== Segment start ==

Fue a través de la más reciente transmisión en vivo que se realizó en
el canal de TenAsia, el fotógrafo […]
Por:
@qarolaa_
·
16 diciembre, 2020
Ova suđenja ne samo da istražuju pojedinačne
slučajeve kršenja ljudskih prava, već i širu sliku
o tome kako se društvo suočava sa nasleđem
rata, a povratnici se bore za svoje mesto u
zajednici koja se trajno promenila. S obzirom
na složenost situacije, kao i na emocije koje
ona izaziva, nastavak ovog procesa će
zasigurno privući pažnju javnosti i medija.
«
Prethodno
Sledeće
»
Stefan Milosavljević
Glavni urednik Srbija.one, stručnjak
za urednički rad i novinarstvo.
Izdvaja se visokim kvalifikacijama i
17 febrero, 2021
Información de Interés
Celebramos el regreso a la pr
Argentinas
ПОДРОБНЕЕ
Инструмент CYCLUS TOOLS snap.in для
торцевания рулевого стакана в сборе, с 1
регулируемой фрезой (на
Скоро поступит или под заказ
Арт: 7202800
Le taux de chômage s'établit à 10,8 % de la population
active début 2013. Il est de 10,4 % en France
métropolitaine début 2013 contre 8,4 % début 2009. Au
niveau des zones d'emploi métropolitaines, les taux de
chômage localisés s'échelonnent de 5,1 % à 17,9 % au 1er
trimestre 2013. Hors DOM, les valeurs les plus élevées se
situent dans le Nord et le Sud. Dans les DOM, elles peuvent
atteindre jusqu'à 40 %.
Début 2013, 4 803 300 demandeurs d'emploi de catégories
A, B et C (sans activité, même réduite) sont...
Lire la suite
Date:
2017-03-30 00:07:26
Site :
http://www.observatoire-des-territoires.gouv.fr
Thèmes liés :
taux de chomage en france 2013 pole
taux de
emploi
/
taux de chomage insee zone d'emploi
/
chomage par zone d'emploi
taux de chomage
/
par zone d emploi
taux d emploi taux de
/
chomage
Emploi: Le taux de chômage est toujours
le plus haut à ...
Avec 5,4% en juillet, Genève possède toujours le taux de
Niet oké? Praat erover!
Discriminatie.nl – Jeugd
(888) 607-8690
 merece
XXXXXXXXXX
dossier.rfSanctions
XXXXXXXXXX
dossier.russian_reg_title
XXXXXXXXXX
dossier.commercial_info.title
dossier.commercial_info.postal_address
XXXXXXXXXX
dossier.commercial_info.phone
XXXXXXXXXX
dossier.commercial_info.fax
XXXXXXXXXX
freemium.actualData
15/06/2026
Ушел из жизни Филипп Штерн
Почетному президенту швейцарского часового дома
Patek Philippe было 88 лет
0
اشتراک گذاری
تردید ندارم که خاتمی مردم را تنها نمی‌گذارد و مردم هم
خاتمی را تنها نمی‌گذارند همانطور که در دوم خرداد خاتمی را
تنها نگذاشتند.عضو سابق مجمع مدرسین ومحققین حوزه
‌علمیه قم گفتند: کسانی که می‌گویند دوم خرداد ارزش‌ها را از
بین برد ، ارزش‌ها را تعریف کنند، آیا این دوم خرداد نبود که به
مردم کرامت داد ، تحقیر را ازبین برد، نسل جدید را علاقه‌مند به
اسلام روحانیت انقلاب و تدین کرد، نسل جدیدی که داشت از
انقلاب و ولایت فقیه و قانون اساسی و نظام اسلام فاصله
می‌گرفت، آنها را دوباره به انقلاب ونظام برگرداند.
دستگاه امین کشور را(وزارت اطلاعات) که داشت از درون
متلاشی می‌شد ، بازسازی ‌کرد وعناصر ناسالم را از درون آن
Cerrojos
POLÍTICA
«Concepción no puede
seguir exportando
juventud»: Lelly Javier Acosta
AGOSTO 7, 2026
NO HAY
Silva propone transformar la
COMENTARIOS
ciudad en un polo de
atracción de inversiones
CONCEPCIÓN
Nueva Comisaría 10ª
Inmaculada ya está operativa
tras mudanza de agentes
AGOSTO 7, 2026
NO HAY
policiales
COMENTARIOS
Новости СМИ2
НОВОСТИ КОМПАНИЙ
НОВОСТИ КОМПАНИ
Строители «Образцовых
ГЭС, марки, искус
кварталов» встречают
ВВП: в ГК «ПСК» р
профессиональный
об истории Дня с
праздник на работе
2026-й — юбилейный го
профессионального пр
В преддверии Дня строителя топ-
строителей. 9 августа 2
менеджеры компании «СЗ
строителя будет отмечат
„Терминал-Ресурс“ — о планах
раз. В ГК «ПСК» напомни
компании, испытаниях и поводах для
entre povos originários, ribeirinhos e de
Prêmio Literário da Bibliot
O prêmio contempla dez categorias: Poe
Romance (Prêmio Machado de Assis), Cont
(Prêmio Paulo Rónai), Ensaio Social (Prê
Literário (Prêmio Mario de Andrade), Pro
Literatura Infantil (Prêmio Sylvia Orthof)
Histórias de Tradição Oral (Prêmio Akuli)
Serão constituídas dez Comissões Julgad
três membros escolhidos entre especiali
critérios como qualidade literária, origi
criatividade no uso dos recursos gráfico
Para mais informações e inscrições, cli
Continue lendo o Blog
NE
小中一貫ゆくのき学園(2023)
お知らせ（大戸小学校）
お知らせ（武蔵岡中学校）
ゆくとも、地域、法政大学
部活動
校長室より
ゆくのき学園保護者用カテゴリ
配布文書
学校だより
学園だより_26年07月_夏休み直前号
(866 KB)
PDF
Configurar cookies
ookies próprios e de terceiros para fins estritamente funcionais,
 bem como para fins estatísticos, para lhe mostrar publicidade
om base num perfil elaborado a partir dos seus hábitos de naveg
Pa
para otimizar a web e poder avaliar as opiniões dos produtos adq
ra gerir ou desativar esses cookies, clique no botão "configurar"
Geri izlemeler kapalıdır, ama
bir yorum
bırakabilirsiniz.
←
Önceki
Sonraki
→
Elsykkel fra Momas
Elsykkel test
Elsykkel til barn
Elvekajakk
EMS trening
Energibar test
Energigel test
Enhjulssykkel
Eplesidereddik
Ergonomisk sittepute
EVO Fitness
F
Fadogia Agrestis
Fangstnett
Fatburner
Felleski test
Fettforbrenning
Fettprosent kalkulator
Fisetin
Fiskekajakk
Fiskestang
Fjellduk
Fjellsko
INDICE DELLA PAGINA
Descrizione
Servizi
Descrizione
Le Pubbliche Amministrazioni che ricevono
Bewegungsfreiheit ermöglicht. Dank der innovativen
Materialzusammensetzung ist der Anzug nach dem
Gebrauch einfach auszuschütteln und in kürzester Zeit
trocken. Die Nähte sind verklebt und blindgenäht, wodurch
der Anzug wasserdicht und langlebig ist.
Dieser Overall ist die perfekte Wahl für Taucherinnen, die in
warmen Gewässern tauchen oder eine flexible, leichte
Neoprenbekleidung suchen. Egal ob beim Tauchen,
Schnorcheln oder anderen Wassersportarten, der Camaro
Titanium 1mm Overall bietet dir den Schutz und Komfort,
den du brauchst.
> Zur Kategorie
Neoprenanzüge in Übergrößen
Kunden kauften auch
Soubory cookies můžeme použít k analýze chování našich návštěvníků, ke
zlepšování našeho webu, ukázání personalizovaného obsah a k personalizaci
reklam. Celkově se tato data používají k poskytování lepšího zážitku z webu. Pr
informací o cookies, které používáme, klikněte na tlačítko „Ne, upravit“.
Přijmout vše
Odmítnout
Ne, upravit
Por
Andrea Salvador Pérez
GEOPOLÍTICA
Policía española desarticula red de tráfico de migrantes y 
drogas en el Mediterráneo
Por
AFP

== Segment end ==

# EXERCISE GOAL
A verbatim copy of the records above should be returned.

# TASK OUTPUT
Fue a través de la más reciente transmisión en vivo que se realizó en
el canal de TenAsia, el fotógrafo […]
Por:
@qarolaa_
·
16 diciembre, 2020
Ova suđenja ne samo da istražuju pojedinačne
slučajeve kršenja ljudskih prava, već i širu sliku
o tome kako se društvo suočava sa nasleđem
rata, a povratnici se bore za svoje mesto u
zajednici koja se trajno promenila. S obzirom
na složenost situacije, kao i na emocije koje
ona izaziva, nastavak ovog procesa će
zasigurno privući pažnju javnosti i medija.
«
Prethodno
Sledeće
»
Stefan Milosavljević
Glavni urednik Srbija.one, stručnjak
za urednički rad i novinarstvo.
Izdvaja se visokim kvalifikacijama i
17 febrero, 2021
Información de Interés
Celebramos el regreso a la pr
Argentinas
ПОДРОБНЕЕ
Инструмент CYCLUS TOOLS snap.in для
торцевания рулевого стакана в сборе, с 1
регулируемой фрезой (на
Скоро поступит или под заказ
Арт: 7202800
Le taux de chômage s'établit à 10,8 % de la population
active début 2013. Il est de 10,4 % en France
métropolitaine début 2013 contre 8,4 % début 2009. Au
niveau des zones d'emploi métropolitaines, les taux de
chômage localisés s'échelonnent de 5,1 % à 17,9 % au 1er
trimestre 2013. Hors DOM, les valeurs les plus élevées se
situent dans le Nord et le Sud. Dans les DOM, elles peuvent
atteindre jusqu'à 40 %.
Début 2013, 4 803 300 demandeurs d'emploi de catégories
A, B et C (sans activité, même réduite) sont...
Lire la suite
Date:
2017-03-30 00:07:26
Site :
http://www.observatoire-des-territoires.gouv.fr
Thèmes liés :
taux de chomage en france 2013 pole
taux de
emploi
/
taux de chomage insee zone d'emploi
/
chomage par zone d'emploi
taux de chomage
/
par zone d emploi
taux d emploi taux de
/
chomage
Emploi: Le taux de chômage est toujours
le plus haut à ...
Avec 5,4% en juillet, Genève possède toujours le taux de
Niet oké? Praat erover!
Discriminatie.nl – Jeugd
(888) 607-8690
 merece
XXXXXXXXXX
dossier.rfSanctions
XXXXXXXXXX
dossier.russian_reg_title
XXXXXXXXXX
dossier.commercial_info.title
dossier.commercial_info.postal_address
XXXXXXXXXX
dossier.commercial_info.phone
XXXXXXXXXX
dossier.commercial_info.fax
XXXXXXXXXX
freemium.actualData
15/06/2026
Ушел из жизни Филипп Штерн
Почетному президенту швейцарского часового дома
Patek Philippe было 88 лет
0
اشتراک گذاری
تردید ندارم که خاتمی مردم را تنها نمی‌گذارد و مردم هم
خاتمی را تنها نمی‌گذارند همانطور که در دوم خرداد خاتمی را
تنها نگذاشتند.عضو سابق مجمع مدرسین ومحققین حوزه
‌علمیه قم گفتند: کسانی که می‌گویند دوم خرداد ارزش‌ها را از
بین برد ، ارزش‌ها را تعریف کنند، آیا این دوم خرداد نبود که به
مردم کرامت داد ، تحقیر را ازبین برد، نسل جدید را علاقه‌مند به
اسلام روحانیت انقلاب و تدین کرد، نسل جدیدی که داشت از
انقلاب و ولایت فقیه و قانون اساسی و نظام اسلام فاصله
می‌گرفت، آنها را دوباره به انقلاب ونظام برگرداند.
دستگاه امین کشور را(وزارت اطلاعات) که داشت از درون
متلاشی می‌شد ، بازسازی ‌کرد وعناصر ناسالم را از درون آن
Cerrojos
POLÍTICA
«Concepción no puede
seguir exportando
juventud»: Lelly Javier Acosta
AGOSTO 7, 2026
NO HAY
Silva propone transformar la
COMENTARIOS
ciudad en un polo de
atracción de inversiones
CONCEPCIÓN
Nueva Comisaría 10ª
Inmaculada ya está operativa
tras mudanza de agentes
AGOSTO 7, 2026
NO HAY
policiales
COMENTARIOS
Новости СМИ2
НОВОСТИ КОМПАНИЙ
НОВОСТИ КОМПАНИ
Строители «Образцовых
ГЭС, марки, искус
кварталов» встречают
ВВП: в ГК «ПСК» р
профессиональный
об истории Дня с
праздник на работе
2026-й — юбилейный го
профессионального пр
В преддверии Дня строителя топ-
строителей. 9 августа 2
менеджеры компании «СЗ
строителя будет отмечат
„Терминал-Ресурс“ — о планах
раз. В ГК «ПСК» напомни
компании, испытаниях и поводах для
entre povos originários, ribeirinhos e de
Prêmio Literário da Bibliot
O prêmio contempla dez categorias: Poe
Romance (Prêmio Machado de Assis), Cont
(Prêmio Paulo Rónai), Ensaio Social (Prê
Literário (Prêmio Mario de Andrade), Pro
Literatura Infantil (Prêmio Sylvia Orthof)
Histórias de Tradição Oral (Prêmio Akuli)
Serão constituídas dez Comissões Julgad
três membros escolhidos entre especiali
critérios como qualidade literária, origi
criatividade no uso dos recursos gráfico
Para mais informações e inscrições, cli
Continue lendo o Blog
NE
小中一貫ゆくのき学園(2023)
お知らせ（大戸小学校）
お知らせ（武蔵岡中学校）
ゆくとも、地域、法政大学
部活動
校長室より
ゆくのき学園保護者用カテゴリ
配布文書
学校だより
学園だより_26年07月_夏休み直前号
(866 KB)
PDF
Configurar cookies
ookies próprios e de terceiros para fins estritamente funcionais,
 bem como para fins estatísticos, para lhe mostrar publicidade
om base num perfil elaborado a partir dos seus hábitos de naveg
Pa
para otimizar a web e poder avaliar as opiniões dos produtos adq
ra gerir ou desativar esses cookies, clique no botão "configurar"
Geri izlemeler kapalıdır, ama
bir yorum
bırakabilirsiniz.
←
Önceki
Sonraki
→
Elsykkel fra Momas
Elsykkel test
Elsykkel til barn
Elvekajakk
EMS trening
Energibar test
Energigel test
Enhjulssykkel
Eplesidereddik
Ergonomisk sittepute
EVO Fitness
F
Fadogia Agrestis
Fangstnett
Fatburner
Felleski test
Fettforbrenning
Fettprosent kalkulator
Fisetin
Fiskekajakk
Fiskestang
Fjellduk
Fjellsko
INDICE DELLA PAGINA
Descrizione
Servizi
Descrizione
Le Pubbliche Amministrazioni che ricevono
Bewegungsfreiheit ermöglicht. Dank der innovativen
Materialzusammensetzung ist der Anzug nach dem
Gebrauch einfach auszuschütteln und in kürzester Zeit
trocken. Die Nähte sind verklebt und blindgenäht, wodurch
der Anzug wasserdicht und langlebig ist.
Dieser Overall ist die perfekte Wahl für Taucherinnen, die in
warmen Gewässern tauchen oder eine flexible, leichte
Neoprenbekleidung suchen. Egal ob beim Tauchen,
Schnorcheln oder anderen Wassersportarten, der Camaro
Titanium 1mm Overall bietet dir den Schutz und Komfort,
den du brauchst.
> Zur Kategorie
Neoprenanzüge in Übergrößen
Kunden kauften auch
Soubory cookies můžeme použít k analýze chování našich návštěvníků, ke
zlepšování našeho webu, ukázání personalizovaného obsah a k personalizaci
reklam. Celkově se tato data používají k poskytování lepšího zážitku z webu. Pr
informací o cookies, které používáme, klikněte na tlačítko „Ne, upravit“.
Přijmout vše
Odmítnout
Ne, upravit
Por
Andrea Salvador Pérez
GEOPOLÍTICA
Policía española desarticula red de tráfico de migrantes y 
drogas en el Mediterráneo
Por
AFP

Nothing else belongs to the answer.